Cats: The Jellicle Ball

From: Time Out New York | By: Adam Feldman | Date: 6/20/2024

A revival of Cats, at least in theory, might well give you paws. After a then-record 18-year run on Broadway—with a tagline, “NOW AND FOREVER,” that began to sound a bit like a threat—Andrew Lloyd Webber's synthtastic 1980s musical finally hung up its leotards and yak-hair wigs in 2000. Its comeback efforts since then have been less than thrilling: a taxidermic 2016 revival, a widely mocked 2019 film. It seemed almost as though the show had been condemned to obsolescence, humbled and disavowed like its own once-grand Grizabella the Glamour Cat. But now along comes a thrilling reconception at the Perelman Performing Arts Center that not only rescues Cats from the oversize junkyard but lifts it, like Grizabella herself, to unexpected heights.

“Appropriate” is the dirtiest word in the arts today, and one might feel sorry for Lloyd Webber for having his material spayed in this way by directors Zhailon Levingston and Bill Rauch.
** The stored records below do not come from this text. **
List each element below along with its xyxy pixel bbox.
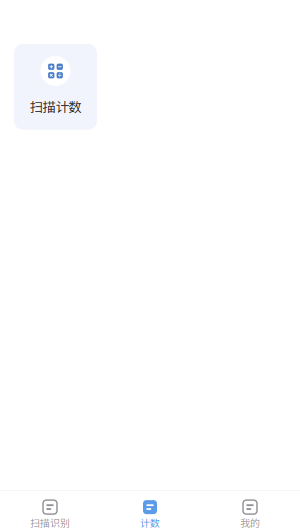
button[interactable]: 扫描识别 [0,489,100,532]
button[interactable]: 我的 [200,489,300,532]
button[interactable]: 计数 [100,489,200,532]
staticText: 我的 [240,515,260,530]
button[interactable]: 扫描计数 [14,44,97,130]
staticText: 扫描识别 [30,515,70,530]
staticText: 计数 [140,515,160,530]
staticText: 扫描计数 [30,96,82,116]
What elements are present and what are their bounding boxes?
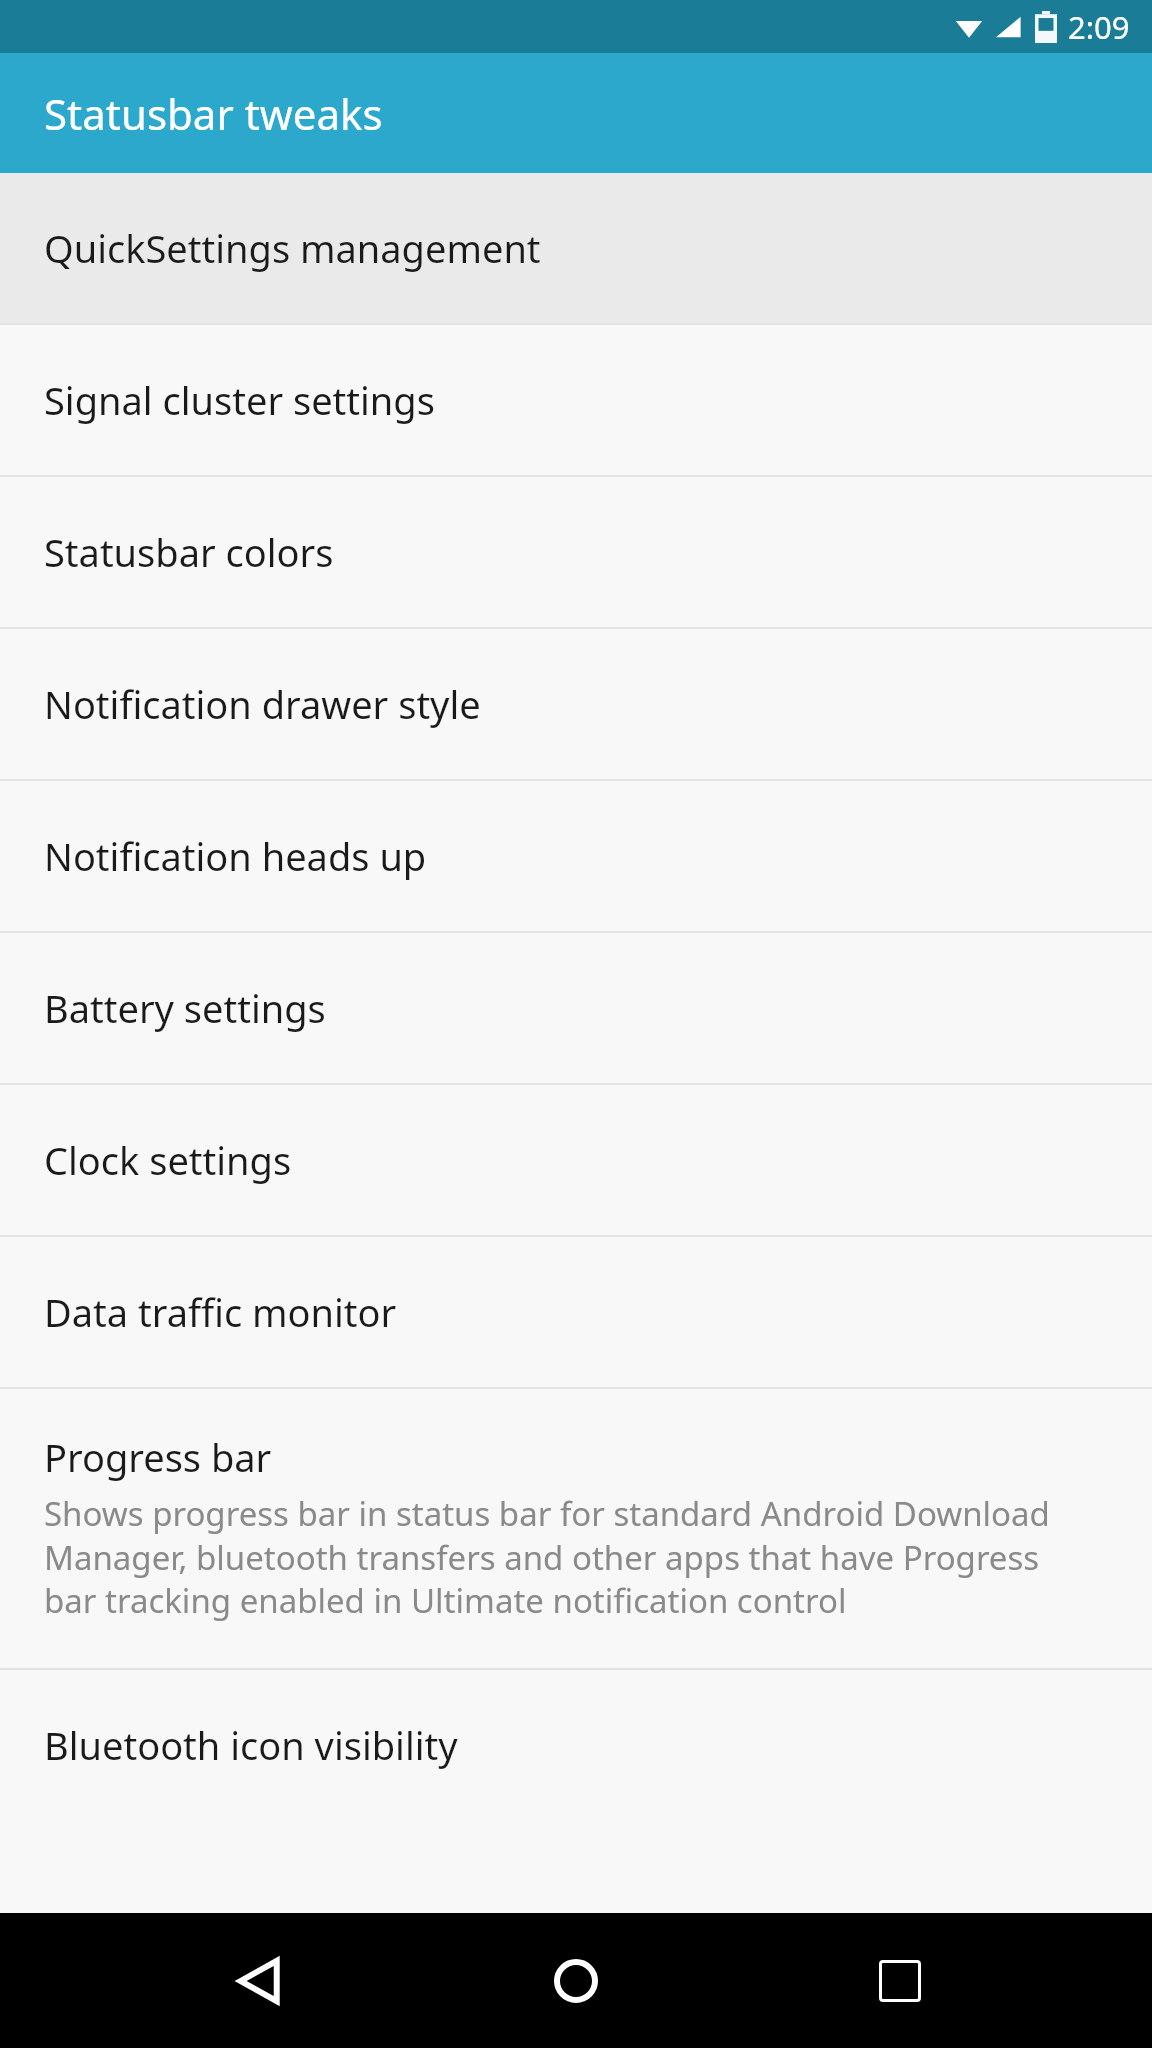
button[interactable]: Signal cluster settings xyxy=(0,325,1152,475)
staticText: Statusbar tweaks xyxy=(44,85,383,142)
staticText: Shows progress bar in status bar for sta… xyxy=(44,1491,1094,1622)
button[interactable]: Home xyxy=(528,1933,624,2029)
staticText: Signal cluster settings xyxy=(44,374,435,426)
staticText: Progress bar xyxy=(44,1431,272,1483)
button[interactable]: Statusbar colors xyxy=(0,477,1152,627)
button[interactable]: Notification drawer style xyxy=(0,629,1152,779)
button[interactable]: Notification heads up xyxy=(0,781,1152,931)
button[interactable]: Bluetooth icon visibility xyxy=(0,1670,1152,1820)
staticText: Bluetooth icon visibility xyxy=(44,1719,458,1771)
staticText: QuickSettings management xyxy=(44,222,541,274)
button[interactable]: Clock settings xyxy=(0,1085,1152,1235)
staticText: Battery settings xyxy=(44,982,326,1034)
staticText: Data traffic monitor xyxy=(44,1286,397,1338)
button[interactable]: Recent apps xyxy=(852,1933,948,2029)
staticText: Notification drawer style xyxy=(44,678,481,730)
button[interactable]: Back xyxy=(212,1933,308,2029)
staticText: Notification heads up xyxy=(44,830,427,882)
staticText: 2:09 xyxy=(1068,6,1130,48)
button[interactable]: QuickSettings management xyxy=(0,173,1152,323)
staticText: Clock settings xyxy=(44,1134,292,1186)
button[interactable]: Battery settings xyxy=(0,933,1152,1083)
staticText: 77 xyxy=(1040,16,1053,31)
button[interactable]: Data traffic monitor xyxy=(0,1237,1152,1387)
button[interactable]: Progress bar xyxy=(0,1389,1152,1668)
staticText: Statusbar colors xyxy=(44,526,334,578)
In fact, the only thing that makes this “Cats” worth watching is the ballroom environment of high and low drag that has been dropped like a bottle of Pooph odor eliminator onto Lloyd Webber’s litter box of a musical.

9

CATS—THE JELLICLE BALL: ALW IN THE HOUSE

From: New York Stage Review | By: Melissa Rose Bernardo | Date: 6/20/2024

The hottest club in New York City right now is downtown Manhattan’s Perelman Performing Arts Center, home to a must-see musical revival you never knew you needed of the show you swore you’d never see again—especially after Tom Hooper’s legendary misfire of a movie: Cats.

10

‘Cats: The Jellicle Ball’ review: The most fun you’ll have at the theater this summer

From: The New York Post | By: Johnny Oleksinki | Date: 6/20/2024

All of these unlikely pieces fit together seamlessly. What surprised me most was that the ballroom concept, beyond its initial rush of novelty, unexpectedly unearths laughs and heartfelt moments that were always there, but were kept down by whiskers and Spandex.

10

'Cats: The Jellicle Ball' review — a purr-fectly revelatory reimagining of a classic musical

From: New York Theatre Guide | By: Kyle Turner | Date: 6/21/2024

Cats: The Jellicle Ball is one of the best musicals, revival or otherwise, to be staged in New York, not only for the ingenuity, dramaturgical soundness, and pure joy of its reimagining, but because it grounds the notion of the “dance musical” in an expansive history of queer joy, full of potential for nine lives and beyond.

It’s unexpectedly poignant, yes. But more importantly, it’s so much fun. We feel that from the moment the cats vogue down the runway (authentic and death-droppingly athletic choreography by Omari Wiles and Arturo Lyons). The crowd goes nuts, cheering, clapping, and clacking fans in appreciation, making this event feel like a real ball.

8

“Cats: The Jellicle Ball” Lands on Its Feet

From: The New Yorker | By: Helen Shaw | Date: 6/27/2024

Levingston and Rauch’s melding of “Cats” and the queer ballroom scene is so effortless that it seems to have required only the slightest alterations. The synthesizer groove has been juiced up with some new club beats by Trevor Holder, the directors have added a plotlet about the naughty thief Macavity (Antwayn Hopper) getting rumbled by the cops, and the entire number “Growltiger’s Last Stand,” in which the titular tom hates “cats of foreign name and race,” has been tastefully deleted. The true difference, though, lies in the piece’s shift from commercialized kitsch to camp sincerity.